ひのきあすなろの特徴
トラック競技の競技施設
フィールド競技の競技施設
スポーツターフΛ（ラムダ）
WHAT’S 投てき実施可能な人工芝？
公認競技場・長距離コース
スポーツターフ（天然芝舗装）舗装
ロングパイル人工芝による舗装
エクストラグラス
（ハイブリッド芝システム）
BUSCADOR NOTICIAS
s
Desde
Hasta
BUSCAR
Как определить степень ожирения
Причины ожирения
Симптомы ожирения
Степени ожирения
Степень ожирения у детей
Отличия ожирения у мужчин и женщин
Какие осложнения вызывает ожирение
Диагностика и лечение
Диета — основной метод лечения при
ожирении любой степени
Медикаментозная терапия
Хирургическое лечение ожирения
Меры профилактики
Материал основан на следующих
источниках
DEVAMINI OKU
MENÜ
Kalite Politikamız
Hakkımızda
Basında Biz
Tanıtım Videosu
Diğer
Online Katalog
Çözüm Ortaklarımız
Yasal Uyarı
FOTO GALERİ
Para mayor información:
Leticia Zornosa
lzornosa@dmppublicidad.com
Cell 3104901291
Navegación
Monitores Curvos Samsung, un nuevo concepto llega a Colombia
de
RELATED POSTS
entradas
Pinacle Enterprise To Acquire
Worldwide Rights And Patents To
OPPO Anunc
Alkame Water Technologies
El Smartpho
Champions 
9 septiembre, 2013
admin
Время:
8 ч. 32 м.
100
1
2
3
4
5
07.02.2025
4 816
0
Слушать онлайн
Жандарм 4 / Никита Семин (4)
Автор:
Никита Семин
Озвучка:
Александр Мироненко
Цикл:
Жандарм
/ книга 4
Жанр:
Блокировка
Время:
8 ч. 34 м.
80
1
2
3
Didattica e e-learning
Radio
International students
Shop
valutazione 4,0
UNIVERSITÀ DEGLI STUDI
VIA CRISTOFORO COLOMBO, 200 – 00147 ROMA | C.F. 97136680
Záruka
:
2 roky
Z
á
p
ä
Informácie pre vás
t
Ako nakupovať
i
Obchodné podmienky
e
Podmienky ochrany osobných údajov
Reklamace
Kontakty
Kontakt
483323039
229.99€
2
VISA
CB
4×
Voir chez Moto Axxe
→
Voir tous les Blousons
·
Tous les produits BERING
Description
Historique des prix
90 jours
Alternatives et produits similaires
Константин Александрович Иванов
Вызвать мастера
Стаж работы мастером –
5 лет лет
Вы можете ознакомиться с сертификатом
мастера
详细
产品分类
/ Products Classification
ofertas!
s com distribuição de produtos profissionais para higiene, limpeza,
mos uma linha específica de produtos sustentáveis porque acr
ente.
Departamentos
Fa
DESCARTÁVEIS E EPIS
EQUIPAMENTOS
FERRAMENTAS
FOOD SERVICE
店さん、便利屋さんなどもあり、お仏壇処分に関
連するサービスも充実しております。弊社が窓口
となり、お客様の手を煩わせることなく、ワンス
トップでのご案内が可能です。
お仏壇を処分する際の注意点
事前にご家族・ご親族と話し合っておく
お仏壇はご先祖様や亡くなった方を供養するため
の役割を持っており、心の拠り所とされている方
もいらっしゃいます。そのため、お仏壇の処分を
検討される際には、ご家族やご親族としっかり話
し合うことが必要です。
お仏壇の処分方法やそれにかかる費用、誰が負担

--

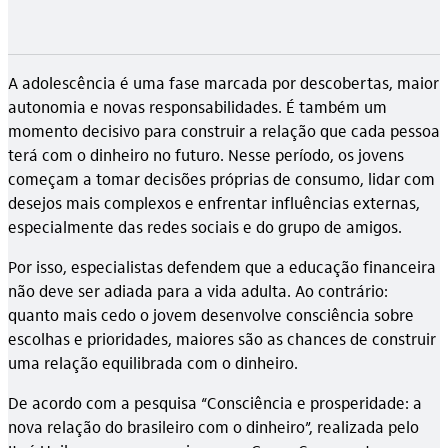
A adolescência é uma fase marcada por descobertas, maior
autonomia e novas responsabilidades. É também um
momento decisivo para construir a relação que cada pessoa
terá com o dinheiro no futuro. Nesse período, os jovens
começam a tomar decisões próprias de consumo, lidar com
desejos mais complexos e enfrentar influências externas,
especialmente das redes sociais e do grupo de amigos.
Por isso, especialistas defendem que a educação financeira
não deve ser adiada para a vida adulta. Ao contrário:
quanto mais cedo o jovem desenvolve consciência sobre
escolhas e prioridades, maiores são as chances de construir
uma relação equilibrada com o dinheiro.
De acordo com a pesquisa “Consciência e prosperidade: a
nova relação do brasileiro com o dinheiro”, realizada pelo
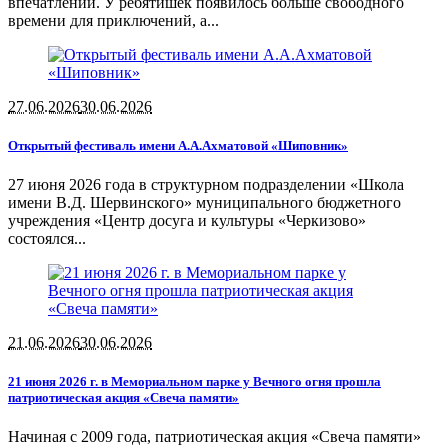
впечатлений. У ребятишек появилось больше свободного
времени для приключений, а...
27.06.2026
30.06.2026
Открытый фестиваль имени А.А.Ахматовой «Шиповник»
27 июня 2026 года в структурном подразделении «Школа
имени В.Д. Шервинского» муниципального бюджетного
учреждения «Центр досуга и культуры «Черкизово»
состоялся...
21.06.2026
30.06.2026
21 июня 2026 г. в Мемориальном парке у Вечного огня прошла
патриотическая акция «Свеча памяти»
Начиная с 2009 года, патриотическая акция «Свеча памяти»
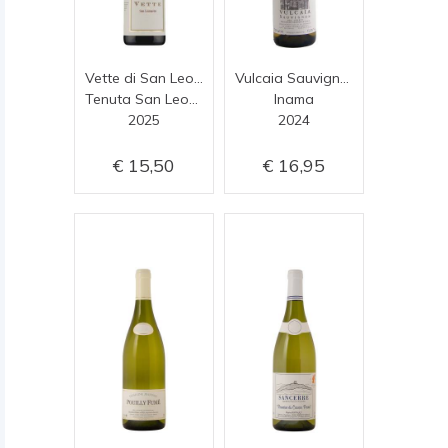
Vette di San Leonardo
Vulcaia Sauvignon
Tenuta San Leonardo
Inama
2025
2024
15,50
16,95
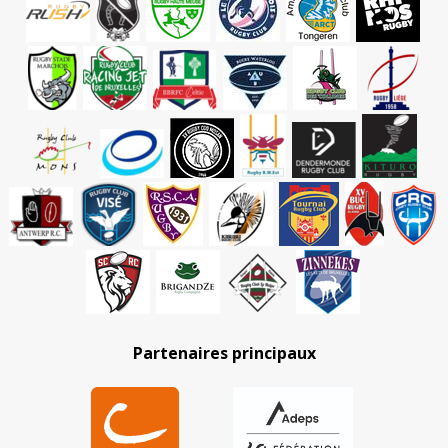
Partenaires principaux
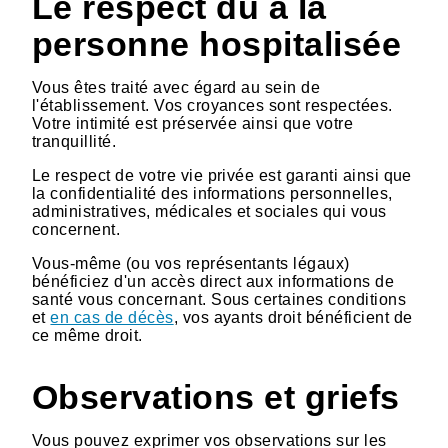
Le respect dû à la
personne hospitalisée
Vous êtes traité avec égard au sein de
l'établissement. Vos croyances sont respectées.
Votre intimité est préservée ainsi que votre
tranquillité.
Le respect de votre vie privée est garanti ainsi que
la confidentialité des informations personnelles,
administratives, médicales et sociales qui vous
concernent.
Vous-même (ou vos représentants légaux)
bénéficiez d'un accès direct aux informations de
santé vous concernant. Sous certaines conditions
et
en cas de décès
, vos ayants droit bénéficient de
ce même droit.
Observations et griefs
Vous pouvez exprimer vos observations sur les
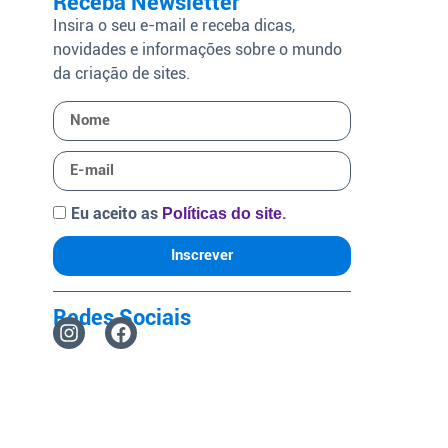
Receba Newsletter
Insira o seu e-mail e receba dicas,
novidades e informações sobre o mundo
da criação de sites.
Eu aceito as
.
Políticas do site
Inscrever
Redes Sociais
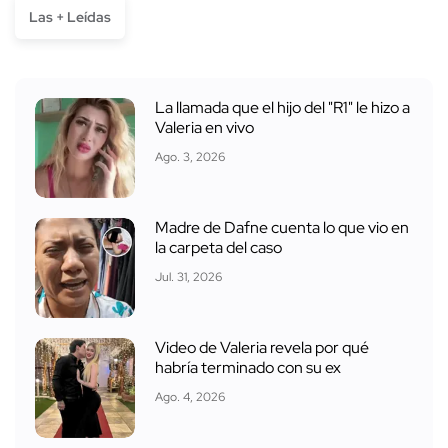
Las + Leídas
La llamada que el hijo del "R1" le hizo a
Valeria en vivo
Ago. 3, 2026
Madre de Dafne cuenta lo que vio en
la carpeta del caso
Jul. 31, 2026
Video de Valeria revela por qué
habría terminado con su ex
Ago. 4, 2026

==

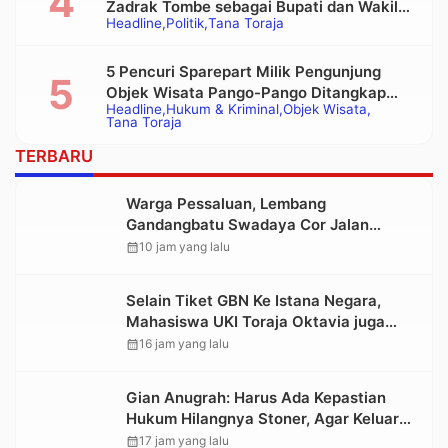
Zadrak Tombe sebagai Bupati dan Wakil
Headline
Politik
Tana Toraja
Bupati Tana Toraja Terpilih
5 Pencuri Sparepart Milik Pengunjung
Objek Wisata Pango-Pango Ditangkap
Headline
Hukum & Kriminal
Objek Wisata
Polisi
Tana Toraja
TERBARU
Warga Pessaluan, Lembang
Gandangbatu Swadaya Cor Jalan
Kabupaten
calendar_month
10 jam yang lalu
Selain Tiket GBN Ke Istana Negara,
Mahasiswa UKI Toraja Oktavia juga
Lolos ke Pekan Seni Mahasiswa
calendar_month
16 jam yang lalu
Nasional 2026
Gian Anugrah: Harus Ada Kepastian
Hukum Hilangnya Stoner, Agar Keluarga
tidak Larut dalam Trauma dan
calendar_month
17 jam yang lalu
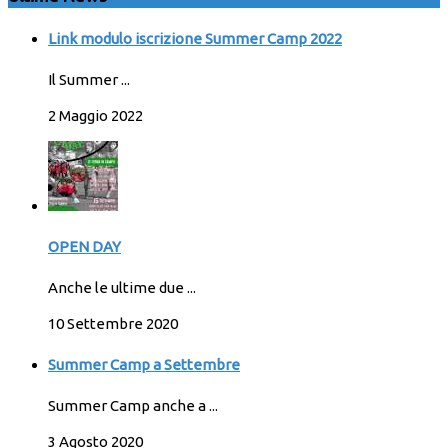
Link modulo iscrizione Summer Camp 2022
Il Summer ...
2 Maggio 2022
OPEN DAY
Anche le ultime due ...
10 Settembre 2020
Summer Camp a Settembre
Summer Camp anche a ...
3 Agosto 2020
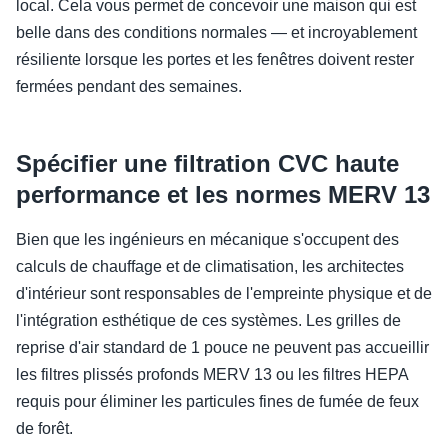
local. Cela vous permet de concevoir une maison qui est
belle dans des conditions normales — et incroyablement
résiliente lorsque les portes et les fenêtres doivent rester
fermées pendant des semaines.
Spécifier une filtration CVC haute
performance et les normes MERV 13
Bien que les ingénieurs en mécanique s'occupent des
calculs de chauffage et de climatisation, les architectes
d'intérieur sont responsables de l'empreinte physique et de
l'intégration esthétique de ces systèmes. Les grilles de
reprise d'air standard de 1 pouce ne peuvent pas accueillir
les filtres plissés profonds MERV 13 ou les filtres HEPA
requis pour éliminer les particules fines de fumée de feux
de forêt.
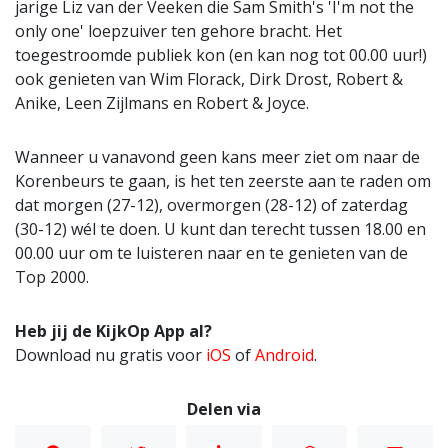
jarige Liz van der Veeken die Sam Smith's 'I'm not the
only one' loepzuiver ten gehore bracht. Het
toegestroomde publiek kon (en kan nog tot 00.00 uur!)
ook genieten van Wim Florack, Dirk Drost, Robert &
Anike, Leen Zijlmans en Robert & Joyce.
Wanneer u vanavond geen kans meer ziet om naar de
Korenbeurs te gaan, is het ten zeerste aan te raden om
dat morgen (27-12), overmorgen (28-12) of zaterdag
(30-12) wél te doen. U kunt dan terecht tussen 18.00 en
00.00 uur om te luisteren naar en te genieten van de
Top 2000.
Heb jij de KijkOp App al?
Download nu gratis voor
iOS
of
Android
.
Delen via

Exercise instructions – Pull out every line in the data above that has the word "ожирения".

Response area –
Как определить степень ожирения
Причины ожирения
Симптомы ожирения
Степени ожирения
Степень ожирения у детей
Отличия ожирения у мужчин и женщин
Хирургическое лечение ожирения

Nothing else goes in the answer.